◆ TASK REQUIREMENTS: Scan the entries below. Report each line where the string "that" occurs.

Segment Start: EXERCISE DATA

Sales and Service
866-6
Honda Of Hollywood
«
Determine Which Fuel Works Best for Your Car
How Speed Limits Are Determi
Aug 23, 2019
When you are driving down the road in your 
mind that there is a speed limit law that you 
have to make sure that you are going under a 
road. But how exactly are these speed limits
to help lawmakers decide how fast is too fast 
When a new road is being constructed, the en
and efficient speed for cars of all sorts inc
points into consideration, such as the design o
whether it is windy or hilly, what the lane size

Segment End: EXERCISE DATA
Segment Start: EXERCISE DATA

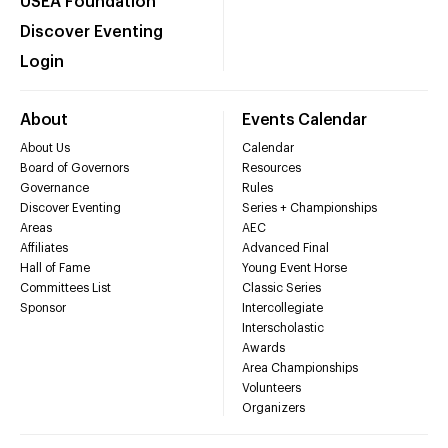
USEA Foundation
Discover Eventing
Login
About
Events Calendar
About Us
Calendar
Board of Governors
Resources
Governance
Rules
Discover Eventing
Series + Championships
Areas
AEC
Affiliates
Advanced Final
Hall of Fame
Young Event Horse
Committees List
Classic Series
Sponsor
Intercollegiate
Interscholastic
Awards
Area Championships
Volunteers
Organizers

Segment End: EXERCISE DATA
Segment Start: EXERCISE DATA

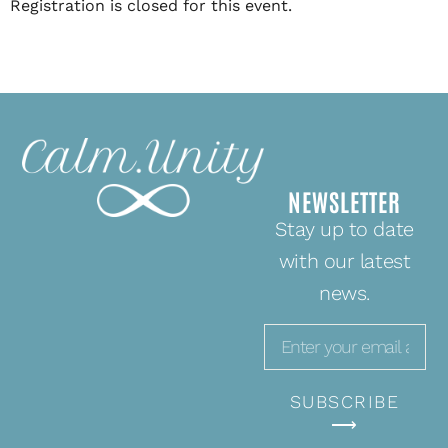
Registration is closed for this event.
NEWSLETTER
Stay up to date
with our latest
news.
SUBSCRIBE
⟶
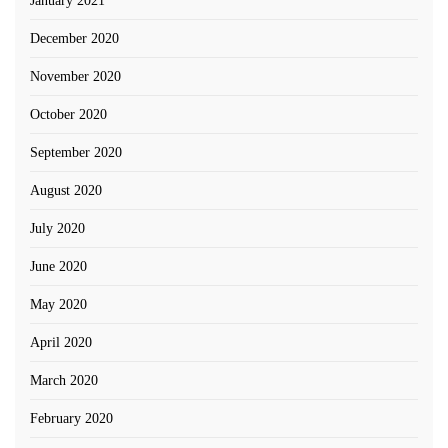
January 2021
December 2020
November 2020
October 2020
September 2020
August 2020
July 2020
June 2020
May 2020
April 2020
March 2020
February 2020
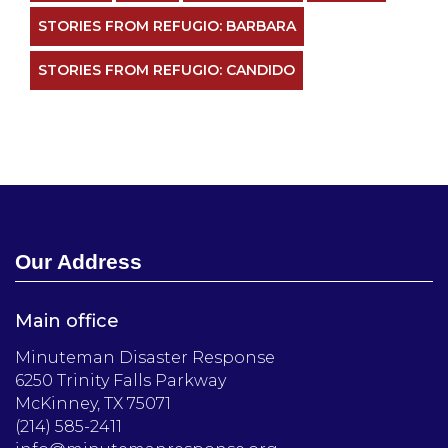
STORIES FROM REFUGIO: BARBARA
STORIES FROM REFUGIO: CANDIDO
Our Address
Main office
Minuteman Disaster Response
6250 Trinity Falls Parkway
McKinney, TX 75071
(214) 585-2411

Segment End: EXERCISE DATA

◆ WRITTEN RESPONSE:
mind that there is a speed limit law that you 
have to make sure that you are going under a 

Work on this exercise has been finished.